_DATA RECORDS_:
####################

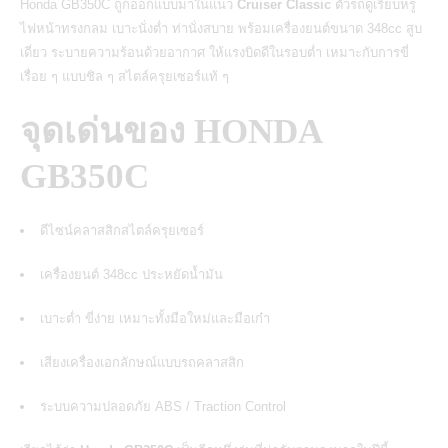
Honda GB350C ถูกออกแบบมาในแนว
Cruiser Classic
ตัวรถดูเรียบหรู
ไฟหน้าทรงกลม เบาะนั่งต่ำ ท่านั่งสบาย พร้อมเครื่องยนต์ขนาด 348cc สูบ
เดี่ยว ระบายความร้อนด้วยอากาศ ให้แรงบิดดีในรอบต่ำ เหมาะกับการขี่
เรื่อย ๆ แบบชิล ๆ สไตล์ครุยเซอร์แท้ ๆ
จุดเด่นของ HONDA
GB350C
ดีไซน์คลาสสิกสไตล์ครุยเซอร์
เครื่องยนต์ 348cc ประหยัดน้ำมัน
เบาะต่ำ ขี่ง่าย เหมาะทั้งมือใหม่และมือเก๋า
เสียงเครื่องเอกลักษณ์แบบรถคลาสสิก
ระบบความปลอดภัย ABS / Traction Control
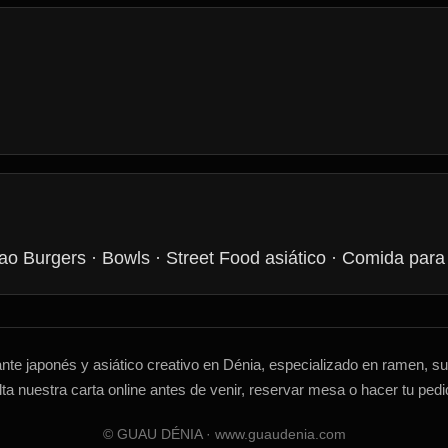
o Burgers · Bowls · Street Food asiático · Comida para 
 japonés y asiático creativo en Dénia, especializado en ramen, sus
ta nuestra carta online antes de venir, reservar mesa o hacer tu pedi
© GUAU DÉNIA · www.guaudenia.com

####################

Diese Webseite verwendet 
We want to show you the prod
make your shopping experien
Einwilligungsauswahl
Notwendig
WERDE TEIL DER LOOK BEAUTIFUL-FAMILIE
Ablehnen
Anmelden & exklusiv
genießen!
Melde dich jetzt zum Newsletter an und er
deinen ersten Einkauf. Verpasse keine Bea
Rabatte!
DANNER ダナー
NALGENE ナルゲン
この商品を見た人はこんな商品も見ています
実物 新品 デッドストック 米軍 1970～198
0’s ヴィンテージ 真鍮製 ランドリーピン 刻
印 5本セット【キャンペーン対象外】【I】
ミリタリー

####################

_REQUIRED WORK_:
Start with the line with "ดีไซน์คลาสสิกสไตล์ครุยเซอร์" in the listing above and stop after the line with "DÉNIA · www.guaudenia.com". Write out exactly the lines in that stretch and no others, without pictures.

_RESPONSE TO THIS TASK_:
ดีไซน์คลาสสิกสไตล์ครุยเซอร์
เครื่องยนต์ 348cc ประหยัดน้ำมัน
เบาะต่ำ ขี่ง่าย เหมาะทั้งมือใหม่และมือเก๋า
เสียงเครื่องเอกลักษณ์แบบรถคลาสสิก
ระบบความปลอดภัย ABS / Traction Control
o Burgers · Bowls · Street Food asiático · Comida para 
 japonés y asiático creativo en Dénia, especializado en ramen, sus
ta nuestra carta online antes de venir, reservar mesa o hacer tu pedi
© GUAU DÉNIA · www.guaudenia.com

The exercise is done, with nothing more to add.